ACTIVITY:
Every line containing "chart" should be copied out. Go through the entries and find them.

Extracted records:
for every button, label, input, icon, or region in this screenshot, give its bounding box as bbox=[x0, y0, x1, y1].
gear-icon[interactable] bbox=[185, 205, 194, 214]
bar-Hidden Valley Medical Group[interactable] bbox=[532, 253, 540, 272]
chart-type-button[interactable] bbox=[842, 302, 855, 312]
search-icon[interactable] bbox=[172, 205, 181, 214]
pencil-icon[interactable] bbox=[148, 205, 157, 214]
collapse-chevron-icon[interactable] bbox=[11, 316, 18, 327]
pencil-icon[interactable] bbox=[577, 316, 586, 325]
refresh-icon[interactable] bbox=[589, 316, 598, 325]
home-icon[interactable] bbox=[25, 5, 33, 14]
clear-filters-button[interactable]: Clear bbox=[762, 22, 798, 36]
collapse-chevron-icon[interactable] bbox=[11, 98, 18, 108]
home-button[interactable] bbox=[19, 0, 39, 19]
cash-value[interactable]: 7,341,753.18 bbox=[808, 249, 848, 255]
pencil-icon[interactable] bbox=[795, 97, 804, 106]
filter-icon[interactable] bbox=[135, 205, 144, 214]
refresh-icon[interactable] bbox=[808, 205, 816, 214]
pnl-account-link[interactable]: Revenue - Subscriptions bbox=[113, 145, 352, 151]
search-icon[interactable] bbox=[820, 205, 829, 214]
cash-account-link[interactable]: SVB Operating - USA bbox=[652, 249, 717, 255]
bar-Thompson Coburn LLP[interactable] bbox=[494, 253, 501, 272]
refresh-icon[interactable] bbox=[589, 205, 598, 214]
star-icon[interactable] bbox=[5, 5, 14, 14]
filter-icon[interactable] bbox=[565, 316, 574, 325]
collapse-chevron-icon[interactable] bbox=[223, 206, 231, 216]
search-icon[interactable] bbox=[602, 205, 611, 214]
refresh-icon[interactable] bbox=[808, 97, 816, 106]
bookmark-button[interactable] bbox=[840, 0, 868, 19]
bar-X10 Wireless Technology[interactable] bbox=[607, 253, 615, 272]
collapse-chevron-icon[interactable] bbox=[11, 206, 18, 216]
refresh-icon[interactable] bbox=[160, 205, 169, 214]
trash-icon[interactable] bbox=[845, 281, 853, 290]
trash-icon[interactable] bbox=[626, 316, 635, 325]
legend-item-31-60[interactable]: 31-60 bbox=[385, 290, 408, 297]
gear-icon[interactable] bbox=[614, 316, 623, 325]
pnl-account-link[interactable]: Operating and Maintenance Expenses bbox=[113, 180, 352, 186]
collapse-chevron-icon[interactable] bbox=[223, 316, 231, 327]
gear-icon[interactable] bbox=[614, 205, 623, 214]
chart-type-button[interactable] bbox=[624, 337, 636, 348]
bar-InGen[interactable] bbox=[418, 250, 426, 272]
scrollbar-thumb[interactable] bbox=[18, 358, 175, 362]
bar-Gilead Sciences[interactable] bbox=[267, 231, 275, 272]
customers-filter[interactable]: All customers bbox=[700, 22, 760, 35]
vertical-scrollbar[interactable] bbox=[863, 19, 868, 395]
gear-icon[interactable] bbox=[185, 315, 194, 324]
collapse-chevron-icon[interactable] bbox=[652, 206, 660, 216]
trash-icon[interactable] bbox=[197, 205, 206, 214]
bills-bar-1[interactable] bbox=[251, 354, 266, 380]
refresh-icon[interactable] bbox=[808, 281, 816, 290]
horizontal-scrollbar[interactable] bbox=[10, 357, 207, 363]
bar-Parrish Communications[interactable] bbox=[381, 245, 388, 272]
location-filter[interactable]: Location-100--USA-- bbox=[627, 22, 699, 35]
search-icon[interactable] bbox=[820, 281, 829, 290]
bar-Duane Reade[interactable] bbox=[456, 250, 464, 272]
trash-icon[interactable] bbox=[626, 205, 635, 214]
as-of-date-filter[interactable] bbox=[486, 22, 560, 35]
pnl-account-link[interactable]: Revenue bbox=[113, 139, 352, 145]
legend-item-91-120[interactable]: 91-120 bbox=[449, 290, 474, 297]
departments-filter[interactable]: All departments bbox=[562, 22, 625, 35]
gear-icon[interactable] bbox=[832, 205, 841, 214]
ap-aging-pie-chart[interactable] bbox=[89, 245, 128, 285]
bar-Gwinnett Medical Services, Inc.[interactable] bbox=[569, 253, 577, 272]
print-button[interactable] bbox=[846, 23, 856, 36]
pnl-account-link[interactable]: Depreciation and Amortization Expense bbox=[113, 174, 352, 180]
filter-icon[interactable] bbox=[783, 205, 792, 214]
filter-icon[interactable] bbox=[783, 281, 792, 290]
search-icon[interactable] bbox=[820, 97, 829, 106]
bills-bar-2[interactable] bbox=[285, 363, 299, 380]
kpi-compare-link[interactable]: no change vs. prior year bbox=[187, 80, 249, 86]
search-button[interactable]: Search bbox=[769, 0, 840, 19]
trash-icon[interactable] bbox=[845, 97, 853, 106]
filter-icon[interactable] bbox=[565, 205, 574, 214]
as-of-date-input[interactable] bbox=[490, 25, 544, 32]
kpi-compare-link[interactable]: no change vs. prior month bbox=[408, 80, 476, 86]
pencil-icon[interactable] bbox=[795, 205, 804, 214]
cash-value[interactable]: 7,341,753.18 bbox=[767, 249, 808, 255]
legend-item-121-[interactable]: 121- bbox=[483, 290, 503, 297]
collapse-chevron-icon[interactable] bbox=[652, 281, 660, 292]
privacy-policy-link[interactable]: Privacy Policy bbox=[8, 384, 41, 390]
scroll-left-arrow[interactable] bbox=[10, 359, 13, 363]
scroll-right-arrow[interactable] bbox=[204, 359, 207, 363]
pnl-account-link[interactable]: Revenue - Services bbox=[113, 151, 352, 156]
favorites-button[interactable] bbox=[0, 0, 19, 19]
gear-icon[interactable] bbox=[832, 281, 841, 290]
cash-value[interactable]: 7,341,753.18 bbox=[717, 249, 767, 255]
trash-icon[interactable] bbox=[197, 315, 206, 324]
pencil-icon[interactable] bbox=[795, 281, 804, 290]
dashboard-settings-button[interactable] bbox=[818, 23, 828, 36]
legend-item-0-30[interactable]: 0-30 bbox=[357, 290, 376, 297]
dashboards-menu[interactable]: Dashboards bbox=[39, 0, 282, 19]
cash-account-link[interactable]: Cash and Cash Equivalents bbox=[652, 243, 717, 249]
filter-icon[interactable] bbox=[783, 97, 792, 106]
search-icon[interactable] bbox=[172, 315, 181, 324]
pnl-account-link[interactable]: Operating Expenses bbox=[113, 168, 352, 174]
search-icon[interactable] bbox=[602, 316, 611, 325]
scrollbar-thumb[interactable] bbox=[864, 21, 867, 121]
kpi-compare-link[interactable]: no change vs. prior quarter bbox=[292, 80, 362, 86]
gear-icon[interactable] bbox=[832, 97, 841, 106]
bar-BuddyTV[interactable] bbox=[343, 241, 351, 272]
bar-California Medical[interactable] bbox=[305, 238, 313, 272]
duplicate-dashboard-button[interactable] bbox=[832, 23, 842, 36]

* * *

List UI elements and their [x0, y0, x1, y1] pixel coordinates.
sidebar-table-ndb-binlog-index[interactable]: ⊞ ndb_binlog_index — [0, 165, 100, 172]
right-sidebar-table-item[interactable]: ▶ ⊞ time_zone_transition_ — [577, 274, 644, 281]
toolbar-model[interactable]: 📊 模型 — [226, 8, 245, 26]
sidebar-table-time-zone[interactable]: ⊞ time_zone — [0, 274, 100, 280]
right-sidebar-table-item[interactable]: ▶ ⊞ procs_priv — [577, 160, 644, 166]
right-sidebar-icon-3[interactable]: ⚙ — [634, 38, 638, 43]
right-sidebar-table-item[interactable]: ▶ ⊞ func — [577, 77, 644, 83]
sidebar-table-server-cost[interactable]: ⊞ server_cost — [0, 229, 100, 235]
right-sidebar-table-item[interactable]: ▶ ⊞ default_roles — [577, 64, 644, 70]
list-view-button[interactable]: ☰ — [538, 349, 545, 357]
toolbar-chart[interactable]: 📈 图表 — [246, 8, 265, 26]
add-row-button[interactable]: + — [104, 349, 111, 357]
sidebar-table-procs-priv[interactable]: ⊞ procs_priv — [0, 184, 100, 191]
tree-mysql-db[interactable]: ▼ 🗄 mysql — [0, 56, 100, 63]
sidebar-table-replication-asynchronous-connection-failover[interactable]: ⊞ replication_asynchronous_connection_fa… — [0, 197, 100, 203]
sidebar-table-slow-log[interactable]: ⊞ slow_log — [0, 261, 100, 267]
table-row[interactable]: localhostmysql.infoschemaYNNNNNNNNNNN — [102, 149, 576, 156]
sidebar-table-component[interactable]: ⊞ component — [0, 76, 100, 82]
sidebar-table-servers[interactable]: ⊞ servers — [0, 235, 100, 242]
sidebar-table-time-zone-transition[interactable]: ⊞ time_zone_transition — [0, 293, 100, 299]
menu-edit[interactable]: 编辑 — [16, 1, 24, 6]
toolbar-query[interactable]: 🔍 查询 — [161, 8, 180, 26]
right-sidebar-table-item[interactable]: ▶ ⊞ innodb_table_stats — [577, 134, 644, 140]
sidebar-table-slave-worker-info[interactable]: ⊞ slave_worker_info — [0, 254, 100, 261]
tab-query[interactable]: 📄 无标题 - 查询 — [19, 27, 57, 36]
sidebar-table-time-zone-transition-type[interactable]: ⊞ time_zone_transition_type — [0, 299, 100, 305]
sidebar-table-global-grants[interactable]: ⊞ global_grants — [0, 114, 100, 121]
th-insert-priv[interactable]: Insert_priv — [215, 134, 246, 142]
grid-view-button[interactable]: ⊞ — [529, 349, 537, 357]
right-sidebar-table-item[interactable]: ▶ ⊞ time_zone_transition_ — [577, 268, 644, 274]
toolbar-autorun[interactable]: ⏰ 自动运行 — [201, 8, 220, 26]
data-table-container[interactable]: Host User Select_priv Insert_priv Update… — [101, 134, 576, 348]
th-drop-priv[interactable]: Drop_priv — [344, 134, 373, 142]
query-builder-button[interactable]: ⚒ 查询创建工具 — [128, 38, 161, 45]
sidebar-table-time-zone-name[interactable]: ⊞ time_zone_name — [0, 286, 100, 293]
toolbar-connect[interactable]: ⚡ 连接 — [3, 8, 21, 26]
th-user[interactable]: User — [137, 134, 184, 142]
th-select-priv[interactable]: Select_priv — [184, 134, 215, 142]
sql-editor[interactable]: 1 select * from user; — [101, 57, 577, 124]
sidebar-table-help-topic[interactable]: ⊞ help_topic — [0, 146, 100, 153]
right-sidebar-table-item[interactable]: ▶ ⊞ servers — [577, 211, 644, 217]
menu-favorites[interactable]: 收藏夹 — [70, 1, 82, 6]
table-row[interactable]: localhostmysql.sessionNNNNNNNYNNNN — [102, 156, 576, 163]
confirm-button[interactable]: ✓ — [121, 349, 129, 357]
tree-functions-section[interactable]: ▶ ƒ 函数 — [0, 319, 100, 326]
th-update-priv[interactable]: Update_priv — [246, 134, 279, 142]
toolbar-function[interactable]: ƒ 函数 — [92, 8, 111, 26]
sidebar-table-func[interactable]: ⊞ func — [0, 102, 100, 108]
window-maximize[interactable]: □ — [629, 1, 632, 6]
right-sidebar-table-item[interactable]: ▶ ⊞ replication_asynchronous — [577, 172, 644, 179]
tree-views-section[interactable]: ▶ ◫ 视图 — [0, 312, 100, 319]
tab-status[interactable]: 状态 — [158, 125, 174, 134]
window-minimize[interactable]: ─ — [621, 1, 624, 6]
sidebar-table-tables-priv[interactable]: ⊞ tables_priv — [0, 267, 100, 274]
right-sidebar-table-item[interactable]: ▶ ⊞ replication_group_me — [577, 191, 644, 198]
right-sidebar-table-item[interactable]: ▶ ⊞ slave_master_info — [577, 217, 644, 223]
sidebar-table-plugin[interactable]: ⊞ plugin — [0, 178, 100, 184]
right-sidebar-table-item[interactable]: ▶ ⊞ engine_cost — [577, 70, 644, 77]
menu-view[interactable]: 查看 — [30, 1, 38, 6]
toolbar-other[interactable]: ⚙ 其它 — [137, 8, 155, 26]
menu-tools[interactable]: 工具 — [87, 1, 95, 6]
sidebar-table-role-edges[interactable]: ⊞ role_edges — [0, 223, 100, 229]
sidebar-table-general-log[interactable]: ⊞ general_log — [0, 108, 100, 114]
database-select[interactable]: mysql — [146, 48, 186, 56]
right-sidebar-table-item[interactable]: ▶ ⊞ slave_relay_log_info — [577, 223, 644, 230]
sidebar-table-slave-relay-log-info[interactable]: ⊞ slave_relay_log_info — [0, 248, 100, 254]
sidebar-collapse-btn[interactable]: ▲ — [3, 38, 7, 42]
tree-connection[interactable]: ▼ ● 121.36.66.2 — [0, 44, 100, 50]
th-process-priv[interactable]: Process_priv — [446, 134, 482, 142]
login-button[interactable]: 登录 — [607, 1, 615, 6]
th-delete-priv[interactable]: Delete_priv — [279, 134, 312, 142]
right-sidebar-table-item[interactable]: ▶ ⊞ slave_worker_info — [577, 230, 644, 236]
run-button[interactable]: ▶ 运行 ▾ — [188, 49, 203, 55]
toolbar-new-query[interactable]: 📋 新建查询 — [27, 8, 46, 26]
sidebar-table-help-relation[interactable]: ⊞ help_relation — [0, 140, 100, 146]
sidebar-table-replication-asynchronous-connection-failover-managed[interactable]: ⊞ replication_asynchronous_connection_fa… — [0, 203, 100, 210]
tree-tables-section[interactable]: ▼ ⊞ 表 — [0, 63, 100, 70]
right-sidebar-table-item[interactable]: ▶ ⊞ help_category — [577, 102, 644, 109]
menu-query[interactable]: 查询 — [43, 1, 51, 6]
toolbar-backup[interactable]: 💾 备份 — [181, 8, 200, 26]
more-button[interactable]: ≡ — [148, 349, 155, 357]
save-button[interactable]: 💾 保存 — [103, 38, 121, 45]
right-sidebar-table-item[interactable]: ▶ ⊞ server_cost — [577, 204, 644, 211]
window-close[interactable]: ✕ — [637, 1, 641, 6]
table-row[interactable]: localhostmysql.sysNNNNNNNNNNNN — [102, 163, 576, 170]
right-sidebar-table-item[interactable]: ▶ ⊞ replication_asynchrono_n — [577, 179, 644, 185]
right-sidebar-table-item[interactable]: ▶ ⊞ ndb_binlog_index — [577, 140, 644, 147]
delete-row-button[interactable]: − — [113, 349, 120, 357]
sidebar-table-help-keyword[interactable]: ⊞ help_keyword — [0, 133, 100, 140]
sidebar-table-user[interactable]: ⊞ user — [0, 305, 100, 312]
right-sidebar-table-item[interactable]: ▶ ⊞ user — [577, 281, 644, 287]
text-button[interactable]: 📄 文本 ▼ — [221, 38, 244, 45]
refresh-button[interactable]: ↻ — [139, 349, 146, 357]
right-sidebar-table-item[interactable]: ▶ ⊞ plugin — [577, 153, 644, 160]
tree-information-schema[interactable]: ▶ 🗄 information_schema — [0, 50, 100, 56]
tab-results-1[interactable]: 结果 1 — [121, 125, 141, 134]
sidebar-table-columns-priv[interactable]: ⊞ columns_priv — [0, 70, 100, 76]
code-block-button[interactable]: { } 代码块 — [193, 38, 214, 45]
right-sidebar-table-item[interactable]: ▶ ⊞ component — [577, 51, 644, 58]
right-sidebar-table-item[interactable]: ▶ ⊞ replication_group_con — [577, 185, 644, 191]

SOLUTION:
chart-type-button[interactable] bbox=[842, 302, 855, 312]
chart-type-button[interactable] bbox=[624, 337, 636, 348]
ap-aging-pie-chart[interactable] bbox=[89, 245, 128, 285]
toolbar-chart[interactable]: 📈 图表 — [246, 8, 265, 26]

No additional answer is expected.